ACE-Erweiterung um Capsule8-Technik

Sophos mit Schutz für Linux-Server und Container

12. Juli 2021, 14:55 Uhr   |  Wilhelm Greiner

Sophos mit Schutz für Linux-Server und Container
© Sophos

Der britische Security-Anbieter Sophos übernimmt mit Capsule8 einen Spezialisten für die Absicherung von lokal oder in der Cloud genutzten Linux-Servern und -Containern. Sophos integriert die Caspule8-Technik in sein kürzlich eingeführtes Adaptive Cybersecurity Ecosystem (ACE), um innerhalb dieser offenen Plattform leistungsstarke Linux-Server- sowie Containersicherheit bieten zu können.

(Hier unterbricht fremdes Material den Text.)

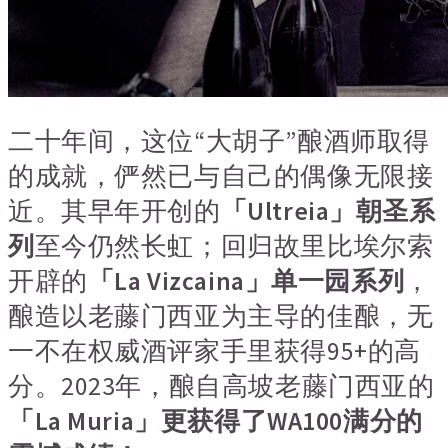
二十年间，这位“大胡子”酿酒师取得
的成就，俨然已与自己的偶像无限接
近。其
早年开创的
「Ultreia」朝圣系
列
至今仍然长虹；回归故里比埃尔索
开辟的
「La Vizcaina」单一园系列
，
酿造以老藤门西亚为主导的佳酿，无
一不在权威酒评家手里获得95+的高
分。2023年，酿自高坡老藤门西亚的
「La Muria」更获得了WA100满分的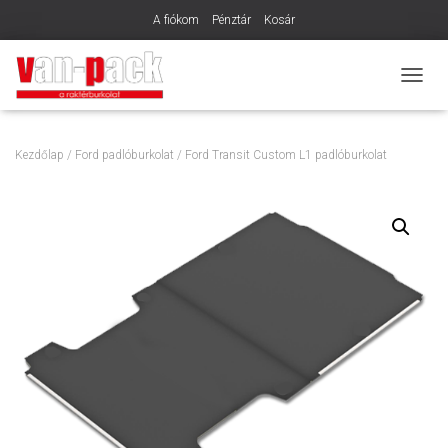
A fiókom
Pénztár
Kosár
N
A
V
I
Kezdőlap
/
Ford padlóburkolat
/ Ford Transit Custom L1 padlóburkolat
G
Á
C
I
Ó
B
E
-
/
K
I
K
A
P
C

Das leistungsstarke und ressourcenschonende Design der Capsule8-Technik, so Sophos, eigne sich ideal für Linux-Server, insbesondere solche, die für hochskalierte Workloads, Produktionsinfrastrukturen und die Speicherung kritischer Geschäftsdaten Verwendung finden. Sie soll soll auch in einer Reihe weiterer Sophos-Lösungen zum Einsatz kommen: Extended Detection and Response (XDR), Intercept X Server Protection, Managed Threat Response (MTR) und Rapid Response. Zusätzlich, so Sophos, baue man durch die Integration der Caspule8-Lösungen den hauseigenen Data Lake weiter aus, der die Grundlage für das Threat Hunting liefert.
 
Linux-Server sind, wie die Briten warnen, ein immer beliebteres Ziel für Angreifer, die die kompromittierten Plattformen als Krypto-Mining-Botnets nutzen oder sie als High-End-Infrastruktur missbrauchen, um Angriffe auf andere Plattformen zu starten. Da Linux-Server oft wertvolle Daten enthalten, ziele die Angreiferseite vermehrt auch auf Datendiebstahl und Ransomware-Attacken ab. Die Bedrohungsanalysen der SophosLabs zeigten, dass Angreifer spezielle Taktiken für Linux-Systeme entwickeln und dabei häufig Server-Software als ersten Einstiegspunkt nutzen.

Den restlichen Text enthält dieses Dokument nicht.